Things get low down on the swampy “Home Again” with Kelly mixing fingerpicking and fuzz before the Southern rock splendor of “Live and Learn,” an anthemic and riffy number with shades of everything from early Skynyrd to Crazy Horse distortion all courtesy of Kelly on his trusty ax. There’s other looks, as well, like the twangy “Take Me to Town” and the laid-back country blues comfort of “Blue” with its harp intro setting the tone and Kelly picking on acoustic guitar cinching the mood.

Then there’s closing track “All Day” which sends things out in a blaze of garage rock glory. The Silks’ 2014 debut Last American Band was produced by Paul Westerberg of The Replacements. For Turn Me On, the trio went the self-production route keeping everything in house. Given the feel and flow of this new one, that homespun choice was a good one. Recommended.

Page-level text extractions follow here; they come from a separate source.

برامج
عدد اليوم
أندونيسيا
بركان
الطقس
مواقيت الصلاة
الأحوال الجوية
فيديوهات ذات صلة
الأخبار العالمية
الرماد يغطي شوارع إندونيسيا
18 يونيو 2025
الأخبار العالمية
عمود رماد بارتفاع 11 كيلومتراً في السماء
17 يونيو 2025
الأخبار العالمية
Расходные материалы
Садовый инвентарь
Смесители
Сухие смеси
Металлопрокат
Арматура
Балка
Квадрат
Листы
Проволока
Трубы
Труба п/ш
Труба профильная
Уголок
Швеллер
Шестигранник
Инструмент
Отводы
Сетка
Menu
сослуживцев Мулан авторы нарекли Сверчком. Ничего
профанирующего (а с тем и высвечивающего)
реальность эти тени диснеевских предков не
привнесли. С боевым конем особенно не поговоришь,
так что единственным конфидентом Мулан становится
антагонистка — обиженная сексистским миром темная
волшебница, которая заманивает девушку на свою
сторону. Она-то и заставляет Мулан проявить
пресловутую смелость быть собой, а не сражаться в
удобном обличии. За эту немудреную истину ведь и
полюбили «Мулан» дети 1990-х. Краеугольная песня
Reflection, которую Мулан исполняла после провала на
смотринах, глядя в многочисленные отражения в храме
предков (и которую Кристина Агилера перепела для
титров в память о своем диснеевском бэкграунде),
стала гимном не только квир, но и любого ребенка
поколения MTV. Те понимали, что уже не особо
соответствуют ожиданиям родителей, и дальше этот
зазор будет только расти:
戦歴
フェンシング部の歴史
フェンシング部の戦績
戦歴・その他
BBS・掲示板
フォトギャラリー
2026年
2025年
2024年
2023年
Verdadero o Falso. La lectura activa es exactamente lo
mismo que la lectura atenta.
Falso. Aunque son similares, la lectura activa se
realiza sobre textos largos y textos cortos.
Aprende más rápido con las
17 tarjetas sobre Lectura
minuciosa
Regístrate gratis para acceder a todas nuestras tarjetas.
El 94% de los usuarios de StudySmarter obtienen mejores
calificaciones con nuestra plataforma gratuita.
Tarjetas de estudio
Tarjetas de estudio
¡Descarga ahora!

The Silks celebrate the release of their latest album with an album release party at Aurora located at 276 Westminster Street in Providence on Friday, August 12. The Silks will also be at the Columbus Theater in Providence on September 22.

The Mystery Lights

The Mystery Lights

Wick/Daptone Records

It’s the same label that has given us the likes of Sharon Jones & the Dap Kings, Charles Bradley & the Extraordinaires, The Menahan Street Band and The Budos Band. The new, self-titled debut album from the former Los Angeles and now relocated to Brooklyn based band and latest label signee The Mystery Lights signifies the first foray into rock and garage rock for Daptone Records.

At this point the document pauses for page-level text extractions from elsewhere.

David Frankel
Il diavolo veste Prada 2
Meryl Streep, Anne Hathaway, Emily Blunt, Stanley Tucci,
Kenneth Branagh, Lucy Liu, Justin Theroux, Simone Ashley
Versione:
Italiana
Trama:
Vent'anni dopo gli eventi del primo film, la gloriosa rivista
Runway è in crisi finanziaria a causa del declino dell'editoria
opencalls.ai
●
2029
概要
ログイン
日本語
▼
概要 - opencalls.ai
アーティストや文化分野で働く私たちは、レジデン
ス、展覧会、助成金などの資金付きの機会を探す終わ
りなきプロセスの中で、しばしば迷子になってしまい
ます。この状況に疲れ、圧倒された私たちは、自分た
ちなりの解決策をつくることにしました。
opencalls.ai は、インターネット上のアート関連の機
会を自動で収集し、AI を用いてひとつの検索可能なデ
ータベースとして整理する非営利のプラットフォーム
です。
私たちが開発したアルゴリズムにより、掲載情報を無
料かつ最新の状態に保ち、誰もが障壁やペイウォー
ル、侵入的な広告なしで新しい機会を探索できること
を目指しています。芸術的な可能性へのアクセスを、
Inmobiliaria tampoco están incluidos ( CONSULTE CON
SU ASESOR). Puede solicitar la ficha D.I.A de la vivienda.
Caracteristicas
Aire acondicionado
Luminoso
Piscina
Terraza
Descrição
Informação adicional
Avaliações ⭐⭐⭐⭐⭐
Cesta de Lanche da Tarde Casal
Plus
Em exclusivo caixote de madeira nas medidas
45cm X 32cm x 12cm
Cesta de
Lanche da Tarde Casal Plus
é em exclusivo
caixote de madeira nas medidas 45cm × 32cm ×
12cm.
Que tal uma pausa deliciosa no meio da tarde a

Based on what these ears hear on this solid, albeit a bit brief, album, Daptone’s “garage” experiment which kicks off the label’s new Wick Records imprint is a very promising start. Recorded to 8-track at Daptone’s House of Soul recording studio in Brooklyn, this debut from The Mystery Lights is a fast-moving affair nestled deep in the garage psych and blues sounds of the 1960s heyday with nods to ‘70s punk while resembling at times modern day purveyors of the rock & roll subgenre such as the Black Angels.

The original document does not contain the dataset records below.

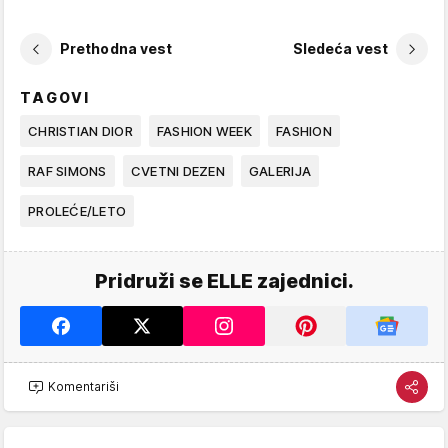
Prethodna vest
Sledeća vest
TAGOVI
CHRISTIAN DIOR
FASHION WEEK
FASHION
RAF SIMONS
CVETNI DEZEN
GALERIJA
PROLEĆE/LETO
Pridruži se ELLE zajednici.
Komentariši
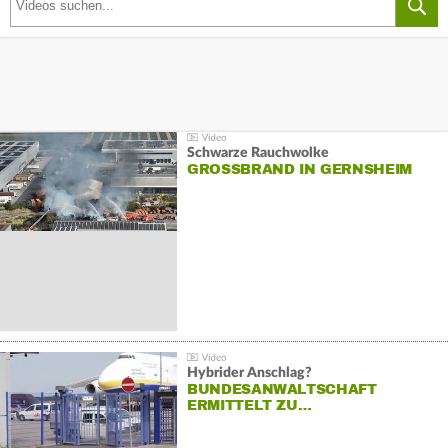
Schwarze Rauchwolke
GROSSBRAND IN GERNSHEIM
Hybrider Anschlag?
BUNDESANWALTSCHAFT
ERMITTELT ZU…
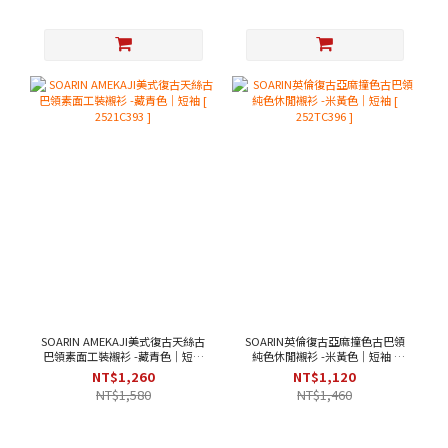
SOARIN AMEKAJI美式復古天絲古
SOARIN英倫復古亞麻撞色古巴領
巴領素面工裝襯衫 -藏青色｜短袖
純色休閒襯衫 -米黃色｜短袖 [
[ 2521C393 ]
252TC396 ]
NT$1,260
NT$1,120
NT$1,580
NT$1,460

It doesn’t take more than the all-of-a-minute introductory number on the album, appropriately titled “Intro,” to get the gist of what The Mystery Lights are all about. That explosive leadoff taste blends right into the next track titled “Follow Me Home” with its snarl and angst. Its wads of groovy guitar strokes and effects the rest of the way until the strung-out garage jam of “What Happens When You Turn the Devil Down” with its trance-inducing hook which closes things out on a soulful note some 25 minutes or so later.

Garage rock album of the year? So far in 2016, The Mystery Lights with this debut are leading the pack in this scribe’s opinion. Recommended. Visit www.daptonerecords.com/labels/wick-records.

LIVE SHOTS: The prevailing flavor is blues as far as live music is concerned over the next week. Nick Moss & the Flip Tops bring the blues action to Chan’s Restaurant in Woonsocket (267 Main Street) on Friday night while Luther ‘Guitar Junior’ Johnson & the Magic Rockers are at the home of eggrolls and blues on Saturday. There is a single show each evening starting at 8 pm. James Hunter delivers the old school soul and R&B at the Narrows Center for the Arts in Fall River, MA (16 Anawan Street) on Friday night with music starting at 8 pm. The Duke Robillard Band is in the house on Saturday night at The Knickerbocker Café in Westerly (39 Railroad Avenue). The annual Mystic Blues Festival takes place this weekend at the North Stonington Fairgrounds located at Wyassup Road in North Stonington, CT. This year’s event has an impressive lineup with music kicking off Friday evening with Roomful of Blues, The Fabulous Thunderbirds featuring Kim Wilson, and Christine Ohlman & Rebel Montez doing the honors. The blues continue on Saturday with Dr. John, Blackburn, Greg Piccolo, and Willie J. Laws all entertaining. The festival closes out on Sunday with performances by Dumpstaphunk, Ronnie Earl & The Broadcasters, and the Debbie Davies Band. If that’s not enough blues for you, make tracks for the Westerly Town Beach (337 Atlantic Ave) on Wednesday evening for a free show by Sugar Ray & the Blue Tones starting at 6 pm.

(Dan Ferguson is a free-lance music writer and host of The Boudin Barndance, broadcast Thursday nights from 6 – 9 pm on WRIU-FM 90.3.)